Obsello Absinthe Verte, or simply Obsello was a brand of absinthe. Obsello was an award-winning "Verte" or green absinthe that was manufactured by distillation from eight herbs including grand wormwood. Obsello was distilled in California.

Production process
Obsello was a distilled verte, meaning that it was distilled from whole herbs steeped in alcohol, and colored using chlorophyl extracted from the herbs in a secondary maceration. According to the company's website (now taken down), it was a natural product made in a historical manner. The ingredients included wormwood, Alicante anise, fennel, and five other herbs, spices, roots, and flowers.

The product contained less than 10 mg per kg of thujone in its final bottled state of 50% alcohol. It was therefore legal for sale in the EU and the USA.

Coloring
Like many spirits verte absinthe improves materially with age and micro-oxidization. This is attributed in part to the slow breakdown of the chlorophyl suspended in the bottle.

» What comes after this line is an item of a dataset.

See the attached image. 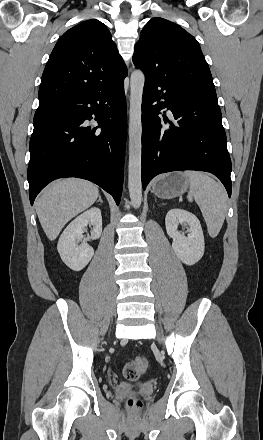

Obsello was a natural verte absinthe and was thus colored with chlorophyl extracted from herbs in a secondary maceration process. This not only gave the drink its color but also imparted additional flavor of the drink.  To prevent sunlight damage, Obsello was bottled in a UV-resistant bottle and had to be kept away from prolonged exposure to sunlight.

Distribution

Obsello Absinthe is no longer available via its main retail customers but old stocks may still be found in some US States.